Optimization glossary

Feature management

What is feature management?

Feature management refers to the process of developing, delivering, and optimizing new features for a product.   

It enables teams to release features to specific users or groups, test new features, and control the user experience. It involves the management of feature flags, which are toggles that allow developers to turn features on and off without requiring code changes.   

You can test how each feature performs before releasing it into production, providing you with the confidence you need that your new feature will work as expected when it’s rolled out.  

Feature Management is especially useful in today's highly competitive automation landscape, where product teams must rapidly launch new features to stay ahead of the competition. It is important to take control of the release process and get out new features gradually and only to specific subsets of end-users, rather than all at once. This allows for controlled feature rollouts and testing in real-time, ensuring that user experience and customer engagement are not negatively impacted.  

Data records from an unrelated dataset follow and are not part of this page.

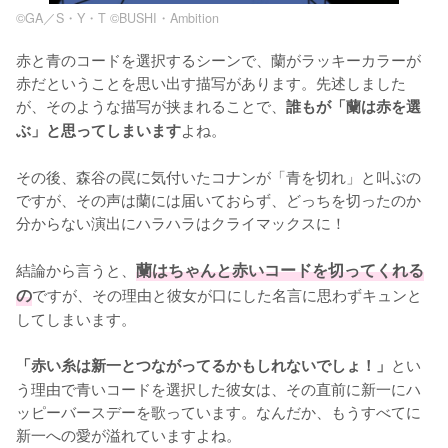
©︎GA／S・Y・T ©︎BUSHI・Ambition
赤と青のコードを選択するシーンで、蘭がラッキーカラーが
赤だということを思い出す描写があります。先述しました
が、そのような描写が挟まれることで、
誰もが「蘭は赤を選
よね。

ぶ」と思ってしまいます
その後、森谷の罠に気付いたコナンが「青を切れ」と叫ぶの
ですが、その声は蘭には届いておらず、どっちを切ったのか
分からない演出にハラハラはクライマックスに！

結論から言うと、
蘭はちゃんと赤いコードを切ってくれる
の
ですが、その理由と彼女が口にした名言に思わずキュンと
してしまいます。

とい
「赤い糸は新一とつながってるかもしれないでしょ！」
う理由で青いコードを選択した彼女は、その直前に新一にハ
ッピーバースデーを歌っています。なんだか、もうすべてに
新一への愛が溢れていますよね。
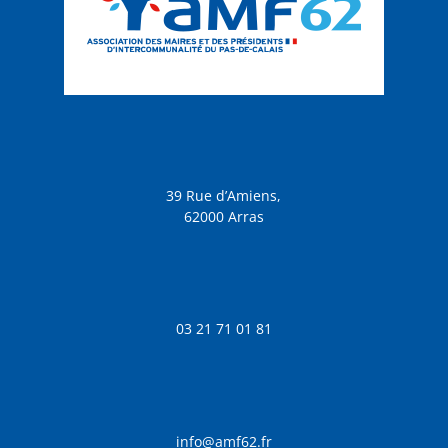
39 Rue d’Amiens,
62000 Arras
03 21 71 01 81
info@amf62.fr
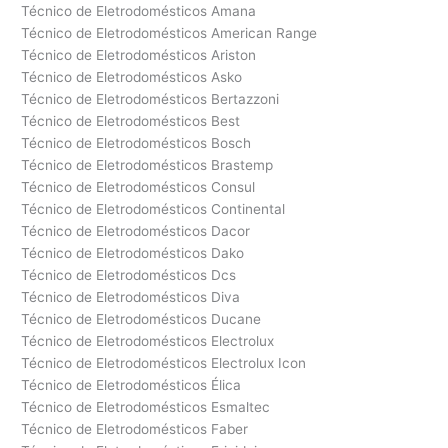
Técnico de Eletrodomésticos Amana
Técnico de Eletrodomésticos American Range
Técnico de Eletrodomésticos Ariston
Técnico de Eletrodomésticos Asko
Técnico de Eletrodomésticos Bertazzoni
Técnico de Eletrodomésticos Best
Técnico de Eletrodomésticos Bosch
Técnico de Eletrodomésticos Brastemp
Técnico de Eletrodomésticos Consul
Técnico de Eletrodomésticos Continental
Técnico de Eletrodomésticos Dacor
Técnico de Eletrodomésticos Dako
Técnico de Eletrodomésticos Dcs
Técnico de Eletrodomésticos Diva
Técnico de Eletrodomésticos Ducane
Técnico de Eletrodomésticos Electrolux
Técnico de Eletrodomésticos Electrolux Icon
Técnico de Eletrodomésticos Élica
Técnico de Eletrodomésticos Esmaltec
Técnico de Eletrodomésticos Faber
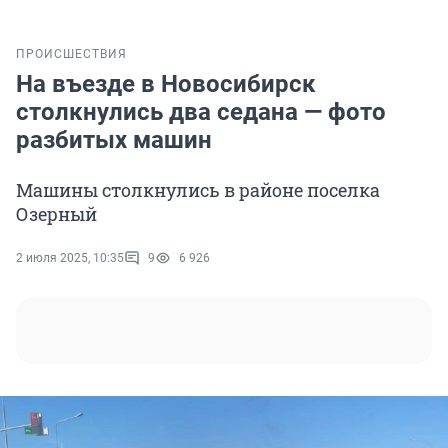
ПРОИСШЕСТВИЯ
На въезде в Новосибирск
столкнулись два седана — фото
разбитых машин
Машины столкнулись в районе поселка
Озерный
2 июля 2025, 10:35
9
6 926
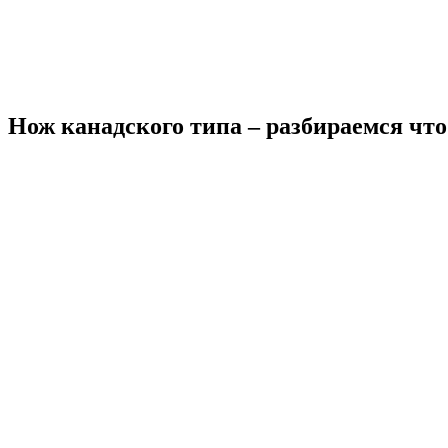
Нож канадского типа – разбираемся что 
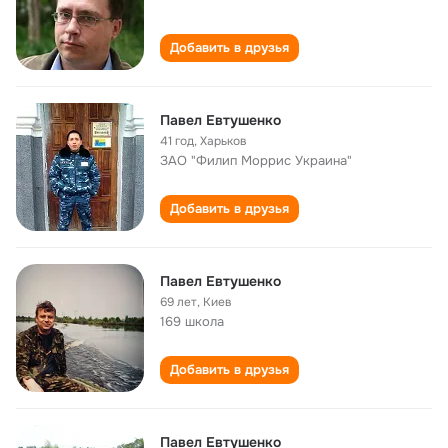
Добавить в друзья
Павел Евтушенко
41 год
,
Харьков
ЗАО "Филип Моррис Украина"
Добавить в друзья
Павел Евтушенко
69 лет
,
Киев
169 школа
Добавить в друзья
Павел Евтушенко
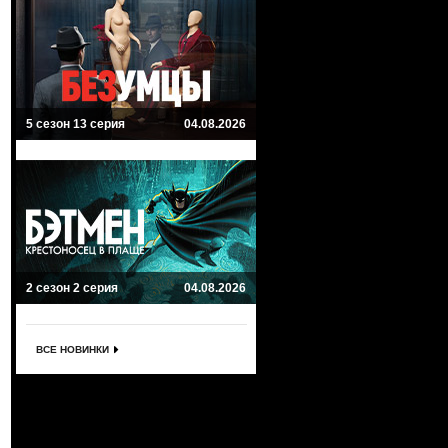
5 сезон 13 серия
04.08.2026
2 сезон 2 серия
04.08.2026
ВСЕ НОВИНКИ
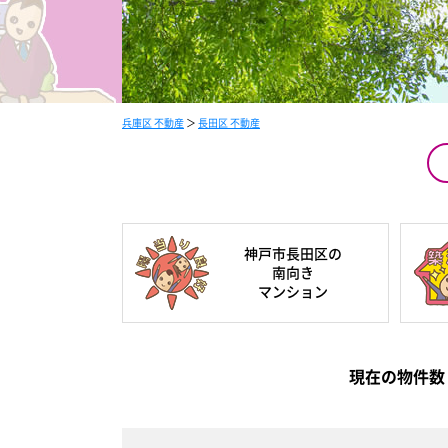
兵庫区 不動産
＞
長田区 不動産
神戸市長田区の
南向き
マンション
現在の
物件数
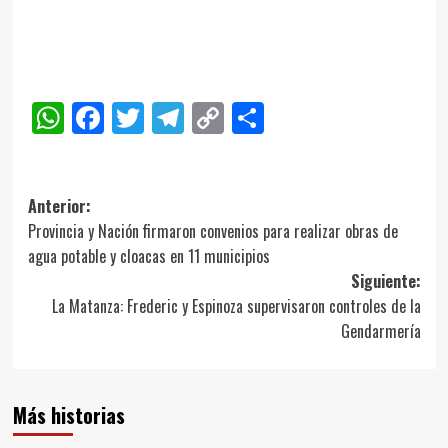
WhatsApp
Facebook
Twitter
Telegram
Copy
Compartir
Link
Navegación
Anterior:
Provincia y Nación firmaron convenios para realizar obras de
de
agua potable y cloacas en 11 municipios
entradas
Siguiente:
La Matanza: Frederic y Espinoza supervisaron controles de la
Gendarmería
Más historias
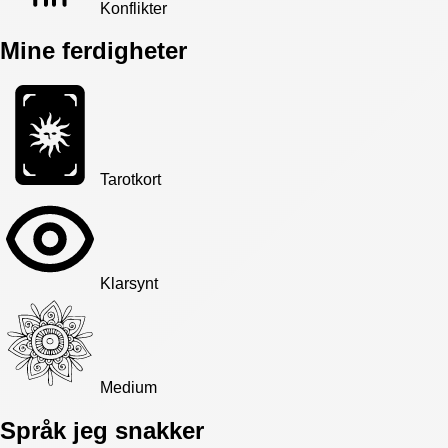
Konflikter
Mine ferdigheter
Tarotkort
Klarsynt
Medium
Språk jeg snakker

What are the best practices for implementing feature management? 

By following the below practices, you can optimize your feature management process for efficiency. 
 
Govern: Establish clear guidelines, naming conventions, and ownership for feature flags. Regularly review and update to avoid the accumulation of unused ones. 
  
Make it secure: Implement proper access controls and consider privacy regulations. Conduct security audits to ensure the system is secure. 
  
Analyze: Optimize evaluation for minimal performance impact. Monitor and address any performance bottlenecks. 
  
Assess: Regularly assess and optimize system scalability. 
  
Collaborate: Involve relevant stakeholders and maintain open communication channels for updates and deployments. 

Feature flag lifecycle

Here’s what a feature flag lifecycle looks like: 

  • It starts with creating feature flags and how they can be defined, configured, and managed within a feature management platform. 
  • The next step is to deploy feature flags in production environments and activate them to control access to specific features. 
  • Now, monitor feature flag performance and collect analytics to gain insights into user engagement, adoption, and impact. 
  • Finally, sunset and remove feature flags once they are no longer needed, emphasizing the need for proper planning and communication. 

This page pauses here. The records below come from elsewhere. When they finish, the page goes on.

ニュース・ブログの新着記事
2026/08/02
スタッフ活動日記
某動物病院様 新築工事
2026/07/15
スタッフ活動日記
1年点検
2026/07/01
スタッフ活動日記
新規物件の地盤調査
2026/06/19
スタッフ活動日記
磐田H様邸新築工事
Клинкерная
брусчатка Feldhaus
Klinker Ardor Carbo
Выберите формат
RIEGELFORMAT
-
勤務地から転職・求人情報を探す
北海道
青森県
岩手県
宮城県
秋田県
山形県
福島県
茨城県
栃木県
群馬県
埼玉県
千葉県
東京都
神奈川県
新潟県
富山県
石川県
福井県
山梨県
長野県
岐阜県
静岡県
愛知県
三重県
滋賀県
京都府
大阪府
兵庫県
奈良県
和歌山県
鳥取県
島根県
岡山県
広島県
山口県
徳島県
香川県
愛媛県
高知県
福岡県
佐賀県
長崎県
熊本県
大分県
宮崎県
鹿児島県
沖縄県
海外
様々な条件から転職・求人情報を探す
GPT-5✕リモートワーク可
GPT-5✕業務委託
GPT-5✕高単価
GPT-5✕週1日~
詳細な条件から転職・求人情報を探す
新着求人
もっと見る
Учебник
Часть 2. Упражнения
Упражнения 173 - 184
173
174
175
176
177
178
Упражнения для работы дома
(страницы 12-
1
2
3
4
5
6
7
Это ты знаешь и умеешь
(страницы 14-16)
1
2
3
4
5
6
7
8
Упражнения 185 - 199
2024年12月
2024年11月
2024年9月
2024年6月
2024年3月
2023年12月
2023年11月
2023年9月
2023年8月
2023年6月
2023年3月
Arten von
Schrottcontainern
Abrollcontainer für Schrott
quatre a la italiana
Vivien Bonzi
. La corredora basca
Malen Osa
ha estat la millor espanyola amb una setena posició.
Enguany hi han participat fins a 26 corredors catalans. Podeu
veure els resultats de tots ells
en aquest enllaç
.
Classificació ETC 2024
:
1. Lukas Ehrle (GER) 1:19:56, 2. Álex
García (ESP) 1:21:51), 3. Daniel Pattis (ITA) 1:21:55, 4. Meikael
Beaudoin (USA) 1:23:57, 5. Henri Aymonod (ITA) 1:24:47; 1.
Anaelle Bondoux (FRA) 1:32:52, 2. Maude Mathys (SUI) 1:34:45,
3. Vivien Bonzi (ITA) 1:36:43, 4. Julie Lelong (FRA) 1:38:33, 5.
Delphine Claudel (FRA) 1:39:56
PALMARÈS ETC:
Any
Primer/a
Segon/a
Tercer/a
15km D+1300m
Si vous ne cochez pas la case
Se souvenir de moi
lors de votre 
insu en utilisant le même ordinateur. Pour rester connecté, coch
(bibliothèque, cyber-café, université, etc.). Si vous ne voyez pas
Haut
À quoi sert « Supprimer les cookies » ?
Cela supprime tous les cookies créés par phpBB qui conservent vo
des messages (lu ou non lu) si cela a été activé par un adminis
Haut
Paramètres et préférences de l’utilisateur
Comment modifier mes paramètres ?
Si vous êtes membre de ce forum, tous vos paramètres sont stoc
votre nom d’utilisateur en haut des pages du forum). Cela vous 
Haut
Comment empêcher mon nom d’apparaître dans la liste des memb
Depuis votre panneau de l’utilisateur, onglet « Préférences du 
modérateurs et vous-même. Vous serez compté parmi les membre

Types of rollout strategies

Here are some common types of feature rollout strategies: 

Phased rollouts: 

  • Gradual release of features to subsets of users in stages. 
  • Monitor user feedback and performance metrics at each phase. 

Canary testing: 

  • Limited release of features to a small group of users or segments. 
  • Evaluate performance and gather feedback before a wider release.  

Targeted rollouts: 

  • Selective release of features to specific user segments based on attributes. 
  • Enable personalized experiences and conduct controlled experimentation.  

Beta testing

  • Release features to a chosen group of users for feedback and validation. 
  • Iterate and refine features based on user feedback before a wider release. 

Dark launches: 

  • Silent release of features to the production environment without user visibility. 
  • Conduct internal testing and gradually enable the feature while monitoring.  

Percentage rollouts: 

  • Gradually increase the percentage of users exposed to the feature over time. 
  • Monitor performance to ensure a smooth rollout. 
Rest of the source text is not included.